● **Problem requirements**: Restate each record below word for word, skipping images.

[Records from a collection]
========
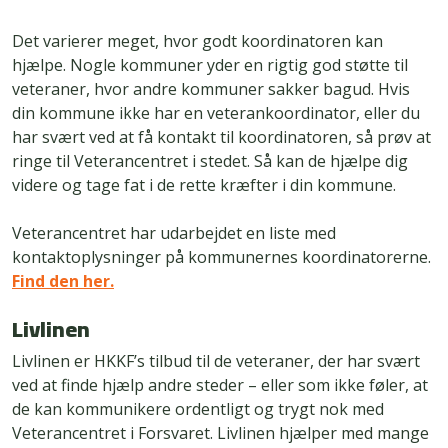
Det varierer meget, hvor godt koordinatoren kan
hjælpe. Nogle kommuner yder en rigtig god støtte til
veteraner, hvor andre kommuner sakker bagud. Hvis
din kommune ikke har en veterankoordinator, eller du
har svært ved at få kontakt til koordinatoren, så prøv at
ringe til Veterancentret i stedet. Så kan de hjælpe dig
videre og tage fat i de rette kræfter i din kommune.
Veterancentret har udarbejdet en liste med
kontaktoplysninger på kommunernes koordinatorerne.
Find den her.
Livlinen
Livlinen er HKKF’s tilbud til de veteraner, der har svært
ved at finde hjælp andre steder – eller som ikke føler, at
de kan kommunikere ordentligt og trygt nok med
Veterancentret i Forsvaret. Livlinen hjælper med mange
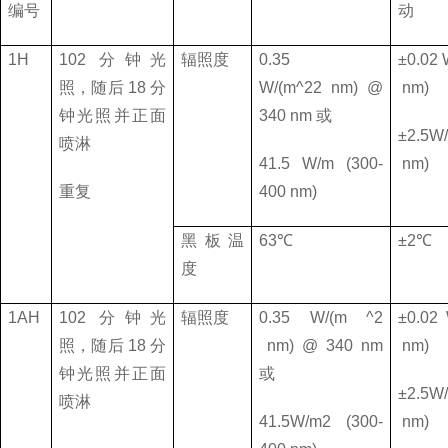
编号
动
1H
102
分钟光
辐照度
0.35
±
0.02 
照，随后
18
分
W/(m^22 nm) @
nm)
钟光照并正面
340 nm
或
±
2.5W
喷淋
41.5 W/m (300-
nm)
重复
400 nm)
黑板温
63
℃
±
2
℃
度
1AH
102
分钟光
辐照度
0.35 W/(m ^2
±
0.02
照，随后
18
分
nm) @ 340 nm
nm)
钟光照并正面
或
±
2.5W
喷淋
41.5W/m2 (300-
nm)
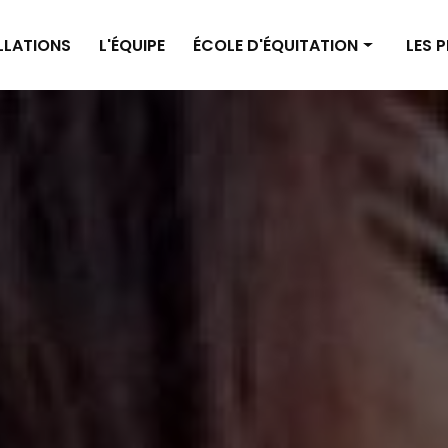
ALLATIONS
L'ÉQUIPE
ÉCOLE D'ÉQUITATION
LES 
Enseignement poney
Pensi
Enseignement cheval
Pensi
Planning
Tarif
Tarifs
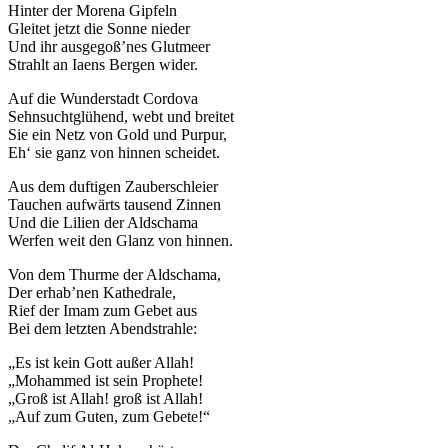
Hinter der Morena Gipfeln
Gleitet jetzt die Sonne nieder
Und ihr ausgegoß’nes Glutmeer
Strahlt an Iaens Bergen wider.
Auf die Wunderstadt Cordova
Sehnsuchtglühend, webt und breitet
Sie ein Netz von Gold und Purpur,
Eh‘ sie ganz von hinnen scheidet.
Aus dem duftigen Zauberschleier
Tauchen aufwärts tausend Zinnen
Und die Lilien der Aldschama
Werfen weit den Glanz von hinnen.
Von dem Thurme der Aldschama,
Der erhab’nen Kathedrale,
Rief der Imam zum Gebet aus
Bei dem letzten Abendstrahle:
„Es ist kein Gott außer Allah!
„Mohammed ist sein Prophete!
„Groß ist Allah! groß ist Allah!
„Auf zum Guten, zum Gebete!“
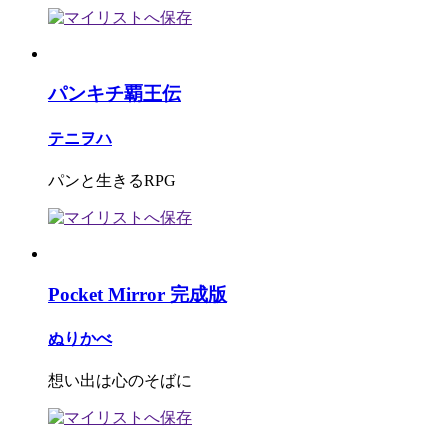
パンキチ覇王伝
テニヲハ
パンと生きるRPG
Pocket Mirror 完成版
ぬりかべ
想い出は心のそばに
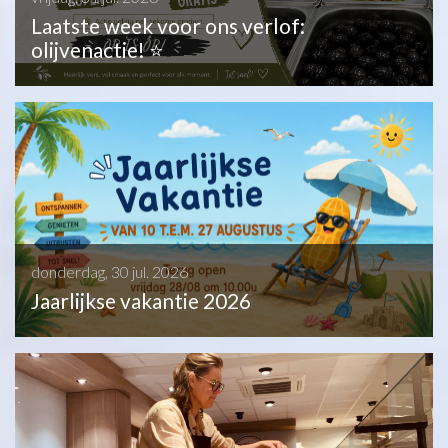
Laatste week voor ons verlof:
olijvenactie! ⭐
donderdag, 30 jul. 2026
Jaarlijkse vakantie 2026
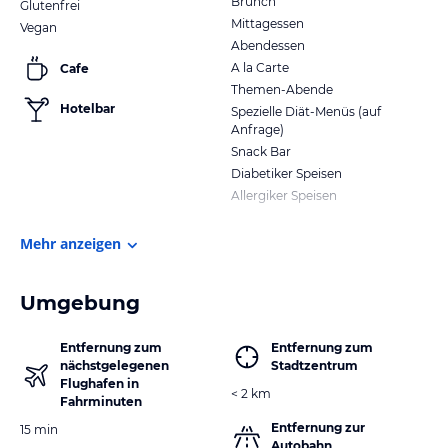
Brunch
Glutenfrei
Mittagessen
Vegan
Abendessen
A la Carte
Cafe
Themen-Abende
Hotelbar
Spezielle Diät-Menüs (auf
Anfrage)
Snack Bar
Diabetiker Speisen
Allergiker Speisen
Mehr anzeigen
Umgebung
Entfernung zum
Entfernung zum
nächstgelegenen
Stadtzentrum
Flughafen in
< 2 km
Fahrminuten
Entfernung zur
15 min
Autobahn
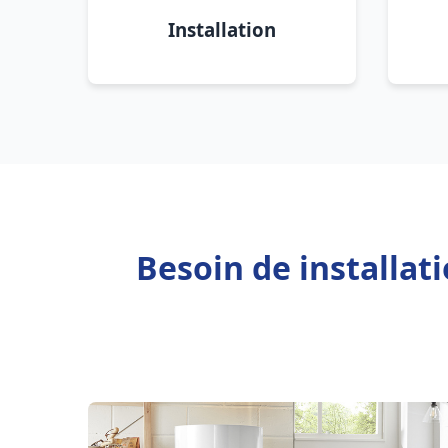
Installation
Besoin de installa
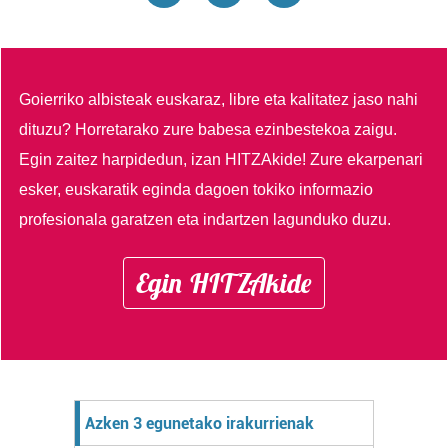
Goierriko albisteak euskaraz, libre eta kalitatez jaso nahi
dituzu?
Horretarako zure babesa ezinbestekoa zaigu.
Egin zaitez harpidedun, izan HITZAkide!
Zure ekarpenari
esker, euskaratik eginda dagoen tokiko informazio
profesionala garatzen eta indartzen lagunduko duzu.
Egin HITZAkide
Azken 3 egunetako irakurrienak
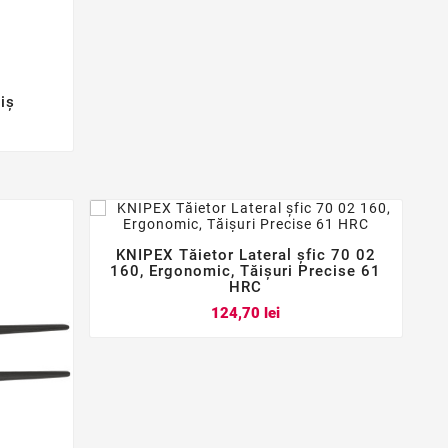
iș
KNIPEX Tăietor Lateral șfic 70 02



160, Ergonomic, Tăișuri Precise 61
HRC
Pret
124,70 lei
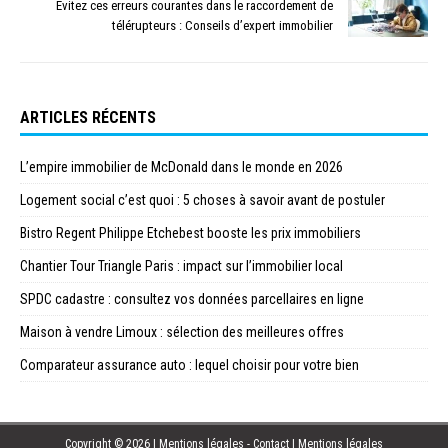
Évitez ces erreurs courantes dans le raccordement de
télérupteurs : Conseils d’expert immobilier
ARTICLES RÉCENTS
L’empire immobilier de McDonald dans le monde en 2026
Logement social c’est quoi : 5 choses à savoir avant de postuler
Bistro Regent Philippe Etchebest booste les prix immobiliers
Chantier Tour Triangle Paris : impact sur l’immobilier local
SPDC cadastre : consultez vos données parcellaires en ligne
Maison à vendre Limoux : sélection des meilleures offres
Comparateur assurance auto : lequel choisir pour votre bien
Copyright © 2026 | Mentions légales - Contact
|
Mentions légales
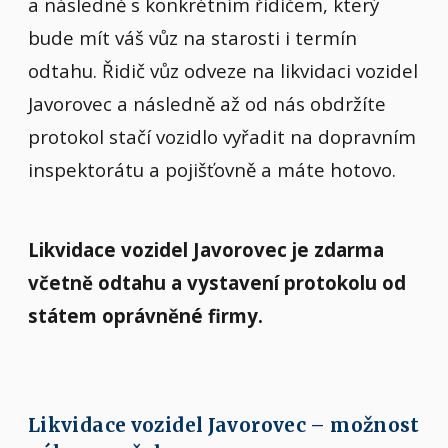
a následně s konkrétním řidičem, který
bude mít váš vůz na starosti i termín
odtahu. Řidič vůz odveze na likvidaci vozidel
Javorovec a následně až od nás obdržíte
protokol stačí vozidlo vyřadit na dopravním
inspektorátu a pojišťovně a máte hotovo.
Likvidace vozidel Javorovec je zdarma
včetně odtahu a vystavení protokolu od
státem oprávněné firmy.
Likvidace vozidel Javorovec – možnost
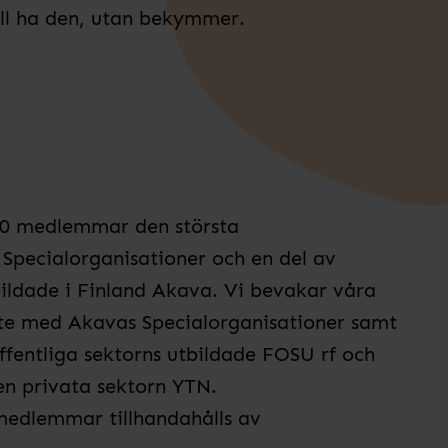
vill ha den, utan bekymmer.
000 medlemmar den största
Specialorganisationer och en del av
ildade i Finland Akava. Vi bevakar våra
te med Akavas Specialorganisationer samt
ffentliga sektorns utbildade FOSU rf och
en privata sektorn YTN.
medlemmar tillhandahålls av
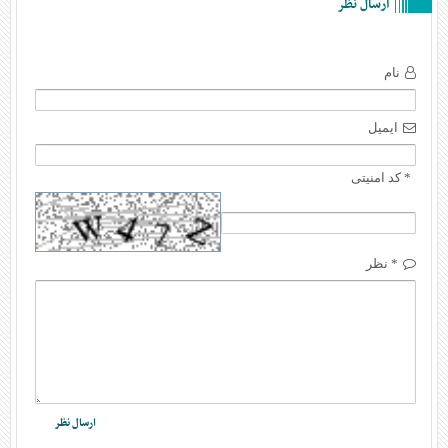
ارسال نظر
نام
ایمیل
* کد امنیتی
* نظر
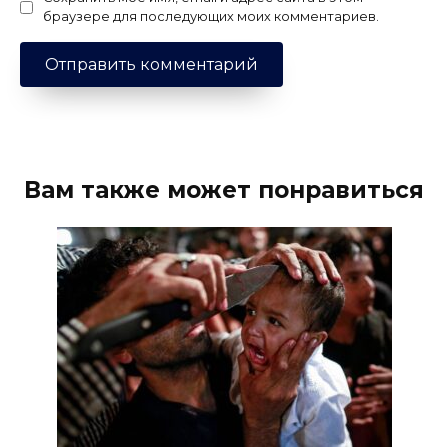
браузере для последующих моих комментариев.
Вам также может понравиться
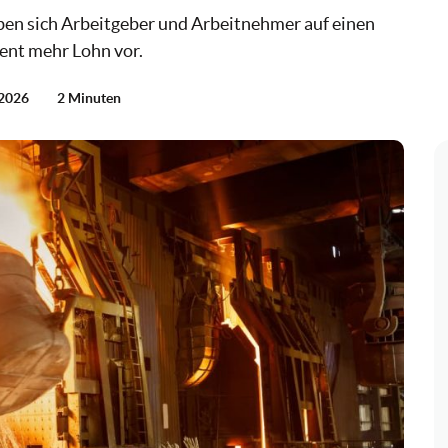
ben sich Arbeitgeber und Arbeitnehmer auf einen
zent mehr Lohn vor.
 2026
2 Minuten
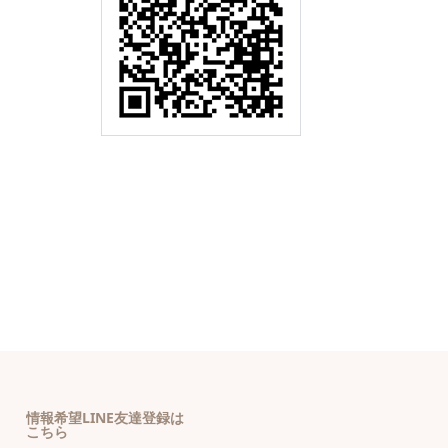
情報希望LINE友達登録は
こちら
========
● **Output for this task**:
Det varierer meget, hvor godt koordinatoren kan
hjælpe. Nogle kommuner yder en rigtig god støtte til
veteraner, hvor andre kommuner sakker bagud. Hvis
din kommune ikke har en veterankoordinator, eller du
har svært ved at få kontakt til koordinatoren, så prøv at
ringe til Veterancentret i stedet. Så kan de hjælpe dig
videre og tage fat i de rette kræfter i din kommune.
Veterancentret har udarbejdet en liste med
kontaktoplysninger på kommunernes koordinatorerne.
Find den her.
Livlinen
Livlinen er HKKF’s tilbud til de veteraner, der har svært
ved at finde hjælp andre steder – eller som ikke føler, at
de kan kommunikere ordentligt og trygt nok med
Veterancentret i Forsvaret. Livlinen hjælper med mange
编号
动
1H
102
分钟光
辐照度
0.35
±
0.02 
照，随后
18
分
W/(m^22 nm) @
nm)
钟光照并正面
340 nm
或
±
2.5W
喷淋
41.5 W/m (300-
nm)
重复
400 nm)
黑板温
63
℃
±
2
℃
度
1AH
102
分钟光
辐照度
0.35 W/(m ^2
±
0.02
照，随后
18
分
nm) @ 340 nm
nm)
钟光照并正面
或
±
2.5W
喷淋
41.5W/m2 (300-
nm)
ALLATIONS
L'ÉQUIPE
ÉCOLE D'ÉQUITATION
LES 
Enseignement poney
Pensi
Enseignement cheval
Pensi
Planning
Tarif
Tarifs
Hinter der Morena Gipfeln
Gleitet jetzt die Sonne nieder
Und ihr ausgegoß’nes Glutmeer
Strahlt an Iaens Bergen wider.
Auf die Wunderstadt Cordova
Sehnsuchtglühend, webt und breitet
Sie ein Netz von Gold und Purpur,
Eh‘ sie ganz von hinnen scheidet.
Aus dem duftigen Zauberschleier
Tauchen aufwärts tausend Zinnen
Und die Lilien der Aldschama
Werfen weit den Glanz von hinnen.
Von dem Thurme der Aldschama,
Der erhab’nen Kathedrale,
Rief der Imam zum Gebet aus
Bei dem letzten Abendstrahle:
„Es ist kein Gott außer Allah!
„Mohammed ist sein Prophete!
„Groß ist Allah! groß ist Allah!
„Auf zum Guten, zum Gebete!“
パンキチ覇王伝
テニヲハ
パンと生きるRPG
Pocket Mirror 完成版
ぬりかべ
想い出は心のそばに
Laatste week voor ons verlof:
olijvenactie! ⭐
donderdag, 30 jul. 2026
Jaarlijkse vakantie 2026
Brunch
Glutenfrei
Mittagessen
Vegan
Abendessen
A la Carte
Cafe
Themen-Abende
Hotelbar
Spezielle Diät-Menüs (auf
Anfrage)
Snack Bar
Diabetiker Speisen
Allergiker Speisen
Mehr anzeigen
Umgebung
Entfernung zum
Entfernung zum
nächstgelegenen
Stadtzentrum
Flughafen in
< 2 km
Fahrminuten
Entfernung zur
15 min
Autobahn
Installation
Besoin de installa
Goierriko albisteak euskaraz, libre eta kalitatez jaso nahi
dituzu?
Horretarako zure babesa ezinbestekoa zaigu.
Egin zaitez harpidedun, izan HITZAkide!
Zure ekarpenari
esker, euskaratik eginda dagoen tokiko informazio
profesionala garatzen eta indartzen lagunduko duzu.
Egin HITZAkide
Azken 3 egunetako irakurrienak
iș
KNIPEX Tăietor Lateral șfic 70 02



160, Ergonomic, Tăișuri Precise 61
HRC
Pret
124,70 lei
Évitez ces erreurs courantes dans le raccordement de
télérupteurs : Conseils d’expert immobilier
ARTICLES RÉCENTS
L’empire immobilier de McDonald dans le monde en 2026
Logement social c’est quoi : 5 choses à savoir avant de postuler
Bistro Regent Philippe Etchebest booste les prix immobiliers
Chantier Tour Triangle Paris : impact sur l’immobilier local
SPDC cadastre : consultez vos données parcellaires en ligne
Maison à vendre Limoux : sélection des meilleures offres
Comparateur assurance auto : lequel choisir pour votre bien
Copyright © 2026 | Mentions légales - Contact
|
Mentions légales
a následně s konkrétním řidičem, který
bude mít váš vůz na starosti i termín
odtahu. Řidič vůz odveze na likvidaci vozidel
Javorovec a následně až od nás obdržíte
protokol stačí vozidlo vyřadit na dopravním
inspektorátu a pojišťovně a máte hotovo.
Likvidace vozidel Javorovec je zdarma
včetně odtahu a vystavení protokolu od
státem oprávněné firmy.
Likvidace vozidel Javorovec – možnost
vill ha den, utan bekymmer.
000 medlemmar den största
Specialorganisationer och en del av
ildade i Finland Akava. Vi bevakar våra
te med Akavas Specialorganisationer samt
ffentliga sektorns utbildade FOSU rf och
en privata sektorn YTN.
medlemmar tillhandahålls av
ارسال نظر
نام
ایمیل
* کد امنیتی
* نظر
браузере для последующих моих комментариев.
Вам также может понравиться
ben sich Arbeitgeber und Arbeitnehmer auf einen
zent mehr Lohn vor.
 2026
2 Minuten
情報希望LINE友達登録は
こちら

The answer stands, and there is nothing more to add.